ACTIVITY – Please give back the lines from the line containing "Startseite (436, 11)" through the end of the listing below, exactly as written and without pictures.

THE DATA –

------------

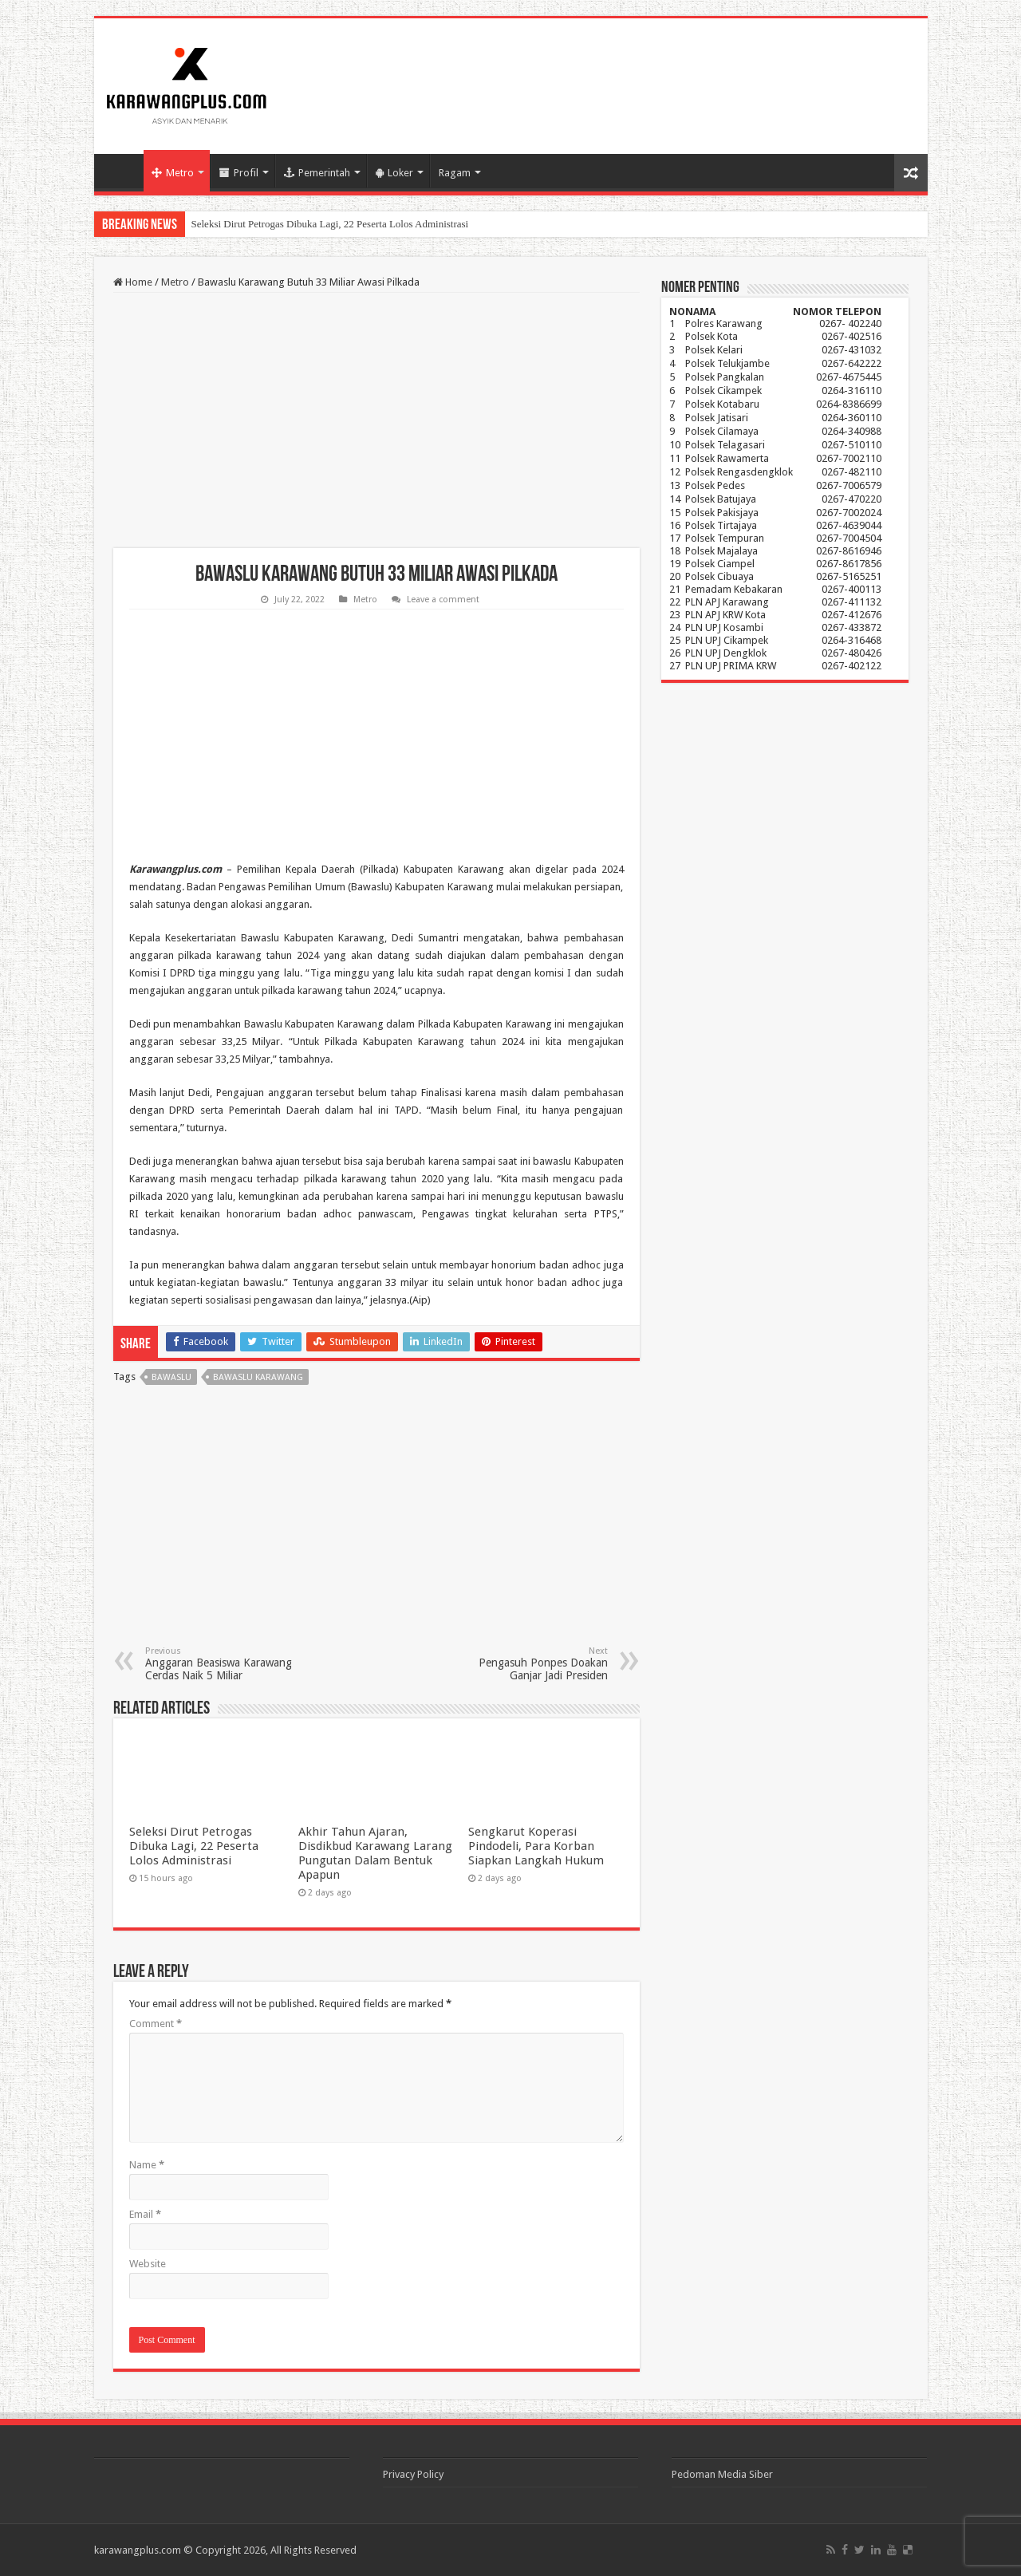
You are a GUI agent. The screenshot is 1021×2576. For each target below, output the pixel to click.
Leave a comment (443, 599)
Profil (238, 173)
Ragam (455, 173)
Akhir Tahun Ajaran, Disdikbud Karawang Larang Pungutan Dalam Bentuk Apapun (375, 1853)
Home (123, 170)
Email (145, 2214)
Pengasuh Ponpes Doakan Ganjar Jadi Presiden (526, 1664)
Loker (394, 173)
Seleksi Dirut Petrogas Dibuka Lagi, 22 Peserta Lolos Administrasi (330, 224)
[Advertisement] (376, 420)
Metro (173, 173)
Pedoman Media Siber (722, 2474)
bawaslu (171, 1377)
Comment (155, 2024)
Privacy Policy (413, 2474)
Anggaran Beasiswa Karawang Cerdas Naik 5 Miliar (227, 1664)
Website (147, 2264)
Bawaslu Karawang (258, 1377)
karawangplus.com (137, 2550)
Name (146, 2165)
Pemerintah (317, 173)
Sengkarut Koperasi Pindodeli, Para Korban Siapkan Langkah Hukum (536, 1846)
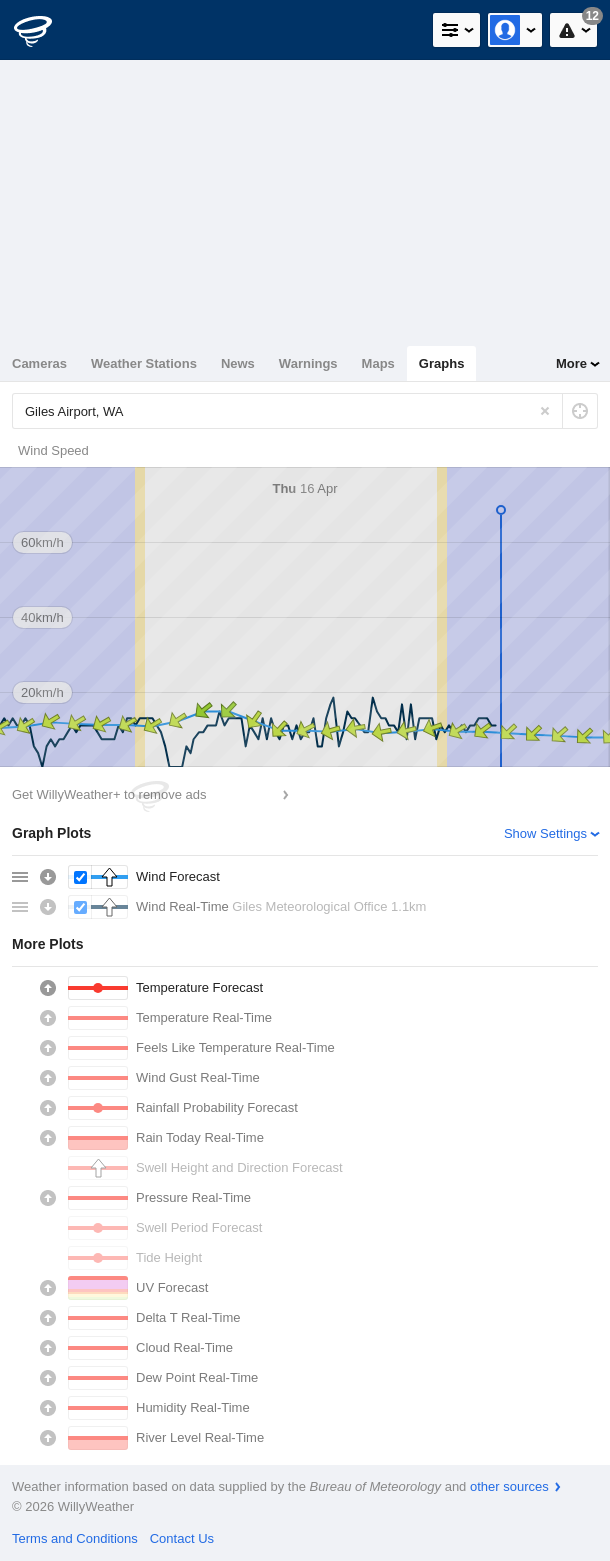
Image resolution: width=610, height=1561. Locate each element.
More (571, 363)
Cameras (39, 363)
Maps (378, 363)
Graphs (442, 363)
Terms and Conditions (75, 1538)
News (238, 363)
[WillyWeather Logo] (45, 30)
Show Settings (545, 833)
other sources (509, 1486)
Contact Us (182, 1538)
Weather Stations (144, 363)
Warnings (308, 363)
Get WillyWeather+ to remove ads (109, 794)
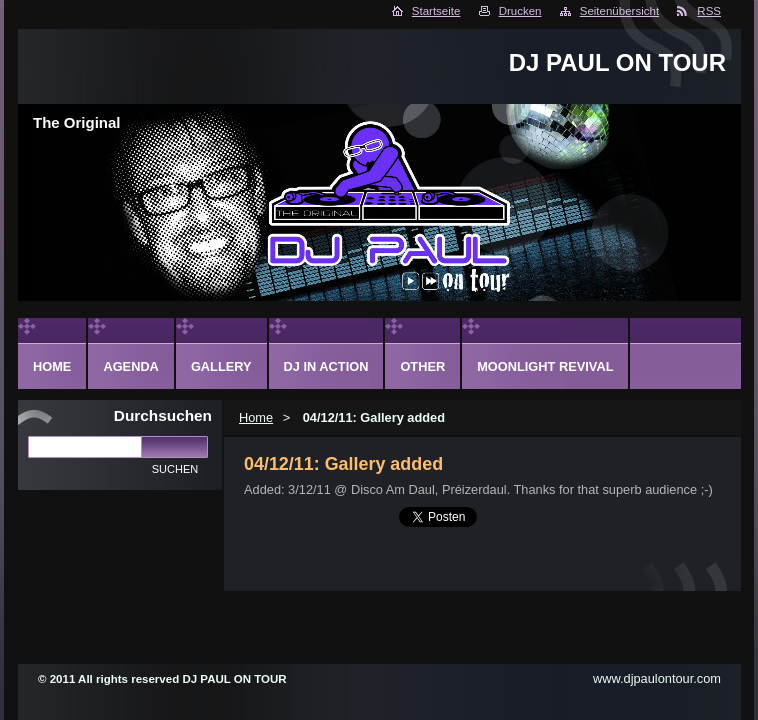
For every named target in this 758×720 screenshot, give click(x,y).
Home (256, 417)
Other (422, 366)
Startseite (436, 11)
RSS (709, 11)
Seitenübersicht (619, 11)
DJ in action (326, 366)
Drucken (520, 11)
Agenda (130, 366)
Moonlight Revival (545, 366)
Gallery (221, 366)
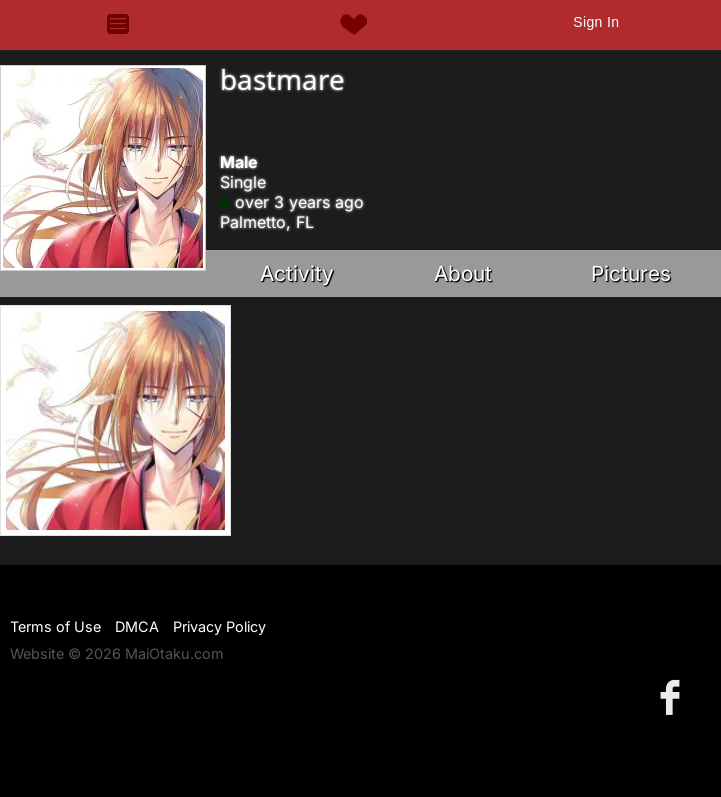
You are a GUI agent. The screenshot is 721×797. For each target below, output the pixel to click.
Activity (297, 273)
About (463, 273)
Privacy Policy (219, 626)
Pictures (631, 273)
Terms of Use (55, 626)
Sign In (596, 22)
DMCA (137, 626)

------------

RESPONSE TO THIS EXERCISE –
Startseite (436, 11)
RSS (709, 11)
Seitenübersicht (619, 11)
DJ in action (326, 366)
Drucken (520, 11)
Agenda (130, 366)
Moonlight Revival (545, 366)
Gallery (221, 366)
You are a GUI agent. The screenshot is 721×797. For each target below, output the pixel to click.
Activity (297, 273)
About (463, 273)
Privacy Policy (219, 626)
Pictures (631, 273)
Terms of Use (55, 626)
Sign In (596, 22)
DMCA (137, 626)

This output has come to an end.